What is Herpes?

Herpes is a virus that is spread by skin to skin contact with an actively infected partner with an existing herpes outbreak.  This particular virus is responsible for herpes, cold sores, genital herpes, all are types of the  herpes simplex virus (HSV).

There are two types of the Herpes Simplex Virus:

Type 1 (HSV-1)
Type 2 (HSV-2)

HSV-1 or Cold Sores is commonly found in or around the mouth, lips, nose, between the nose and lips, face or surrounding areas. HSV type 1 most commonly causes sores on the lips, commonly called cold sores. Type 1 herpes can also be anywhere on the body, above the waist. Herpes on the back is called Shingles (Herpes Zoster), another nice word for herpes. Shingles effects usually older people above 60 years old, but not always.

HSV-2 or Genital Herpes is a more intense strand of the Herpes Simplex Virus. Commonly found below the waist, on the genitals, buttocks, and the anus. However, both of these viruses can cause herpes infections on the face, genitals, or other body areas, depending on the type of HSV that caused the original infection.

The virus will not change into a different strand (for example HSV type 1 will not turn into HSV type 2). However, a person can contract HSV type 1 on the genitals through contact with an open cold sore during oral sex, causing a genital herpes infection.

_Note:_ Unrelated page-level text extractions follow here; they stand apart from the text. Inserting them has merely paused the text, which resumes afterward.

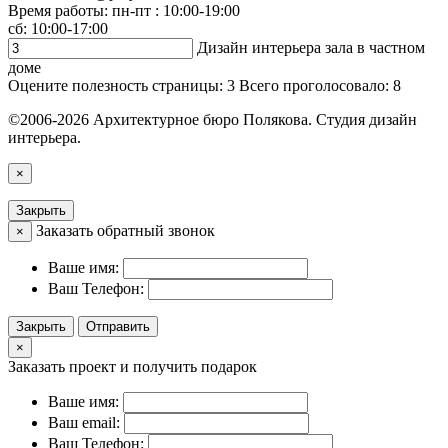
Время работы: пн-пт : 10:00-19:00
сб: 10:00-17:00
Дизайн интерьера зала в частном
доме
Оцените полезность страницы:
3
Всего проголосовало:
8
©2006-2026 Архитектурное бюро Полякова. Студия дизайн
интерьера.
×
Закрыть
Заказать обратный звонок
×
Ваше имя:
Ваш Телефон:
Закрыть
Отправить
×
Заказать проект и получить подарок
Ваше имя:
Ваш email:
Ваш Телефон: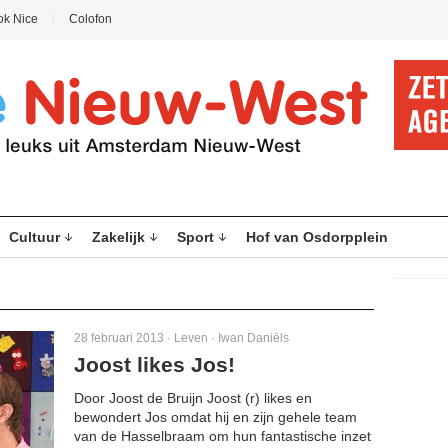
ok Nice
Colofon
Cultuur
Zakelijk
Sport
Hof van Osdorpplein
28 februari 2013 ·
Leven
·
Iwan Daniëls
Joost likes Jos!
Door Joost de Bruijn Joost (r) likes en
bewondert Jos omdat hij en zijn gehele team
van de Hasselbraam om hun fantastische inzet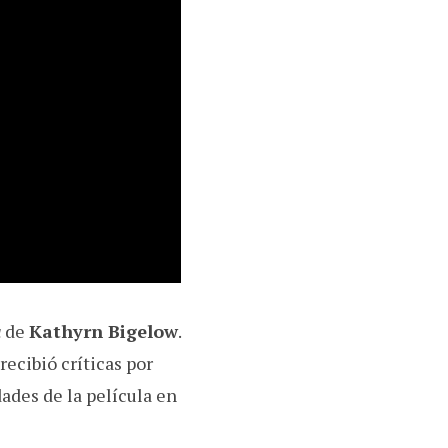
a
de
Kathyrn Bigelow
.
ecibió críticas por
dades de la película en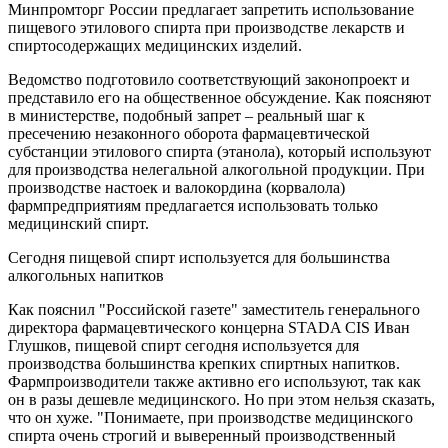
Минпромторг России предлагает запретить использование
пищевого этилового спирта при производстве лекарств и
спиртосодержащих медицинских изделий.
Ведомство подготовило соответствующий законопроект и
представило его на общественное обсуждение. Как поясняют
в министерстве, подобный запрет – реальный шаг к
пресечению незаконного оборота фармацевтической
субстанции этилового спирта (этанола), который используют
для производства нелегальной алкогольной продукции. При
производстве настоек и валокордина (корвалола)
фармпредприятиям предлагается использовать только
медицинский спирт.
Сегодня пищевой спирт используется для большинства
алкогольных напитков
Как пояснил "Российской газете" заместитель генерального
директора фармацевтического концерна STADA CIS Иван
Глушков, пищевой спирт сегодня используется для
производства большинства крепких спиртных напитков.
Фармпроизводители также активно его используют, так как
он в разы дешевле медицинского. Но при этом нельзя сказать,
что он хуже. "Понимаете, при производстве медицинского
спирта очень строгий и выверенный производственный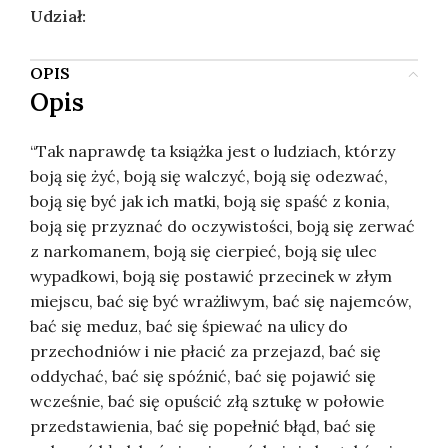
Udział:
OPIS
Opis
“Tak naprawdę ta książka jest o ludziach, którzy
boją się żyć, boją się walczyć, boją się odezwać,
boją się być jak ich matki, boją się spaść z konia,
boją się przyznać do oczywistości, boją się zerwać
z narkomanem, boją się cierpieć, boją się ulec
wypadkowi, boją się postawić przecinek w złym
miejscu, bać się być wrażliwym, bać się najemców,
bać się meduz, bać się śpiewać na ulicy do
przechodniów i nie płacić za przejazd, bać się
oddychać, bać się spóźnić, bać się pojawić się
wcześnie, bać się opuścić złą sztukę w połowie
przedstawienia, bać się popełnić błąd, bać się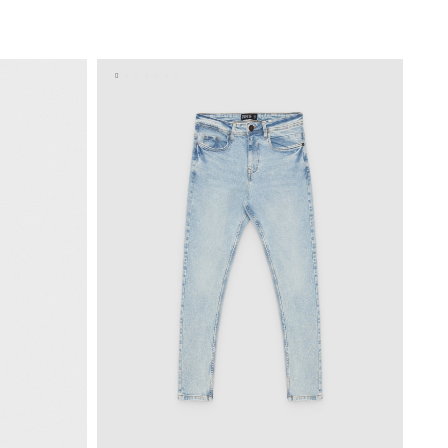
ESTO
ADICIONAR NO TEU CESTO
36
38
40
42
44
46
44
46
48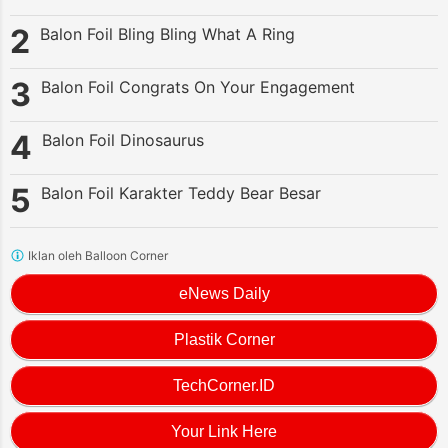
Balon Foil Bling Bling What A Ring
Balon Foil Congrats On Your Engagement
Balon Foil Dinosaurus
Balon Foil Karakter Teddy Bear Besar
Iklan oleh Balloon Corner
eNews Daily
Plastik Corner
TechCorner.ID
Your Link Here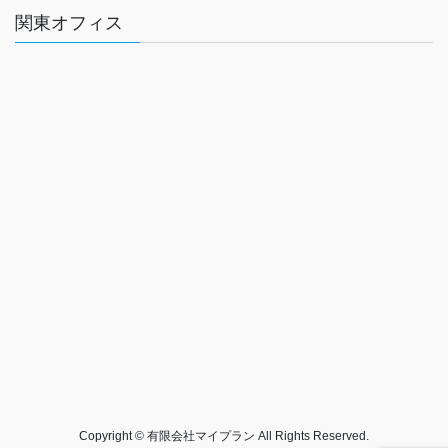
関東オフィス
Copyright © 有限会社マイプラン All Rights Reserved.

To determine which strand of the Herpes Simplex Virus you may have been infected with, and is causing an infection, a proper testing is recommended, such as a “type specific” blood test or culture swab test should be done. Just ask your doctor for this specific testing.

What is Genital Herpes?

Genital herpes is a contagious viral infection that affects an estimated 1 out of 4 adult Americans. Each year, as many as 500,000 new cases are believed to occur. The infection is caused by the herpes simplex virus (HSV). HSV type 2 most often causes genital sores on the vagina, and penis, but it also can infect the mouth through oral sex.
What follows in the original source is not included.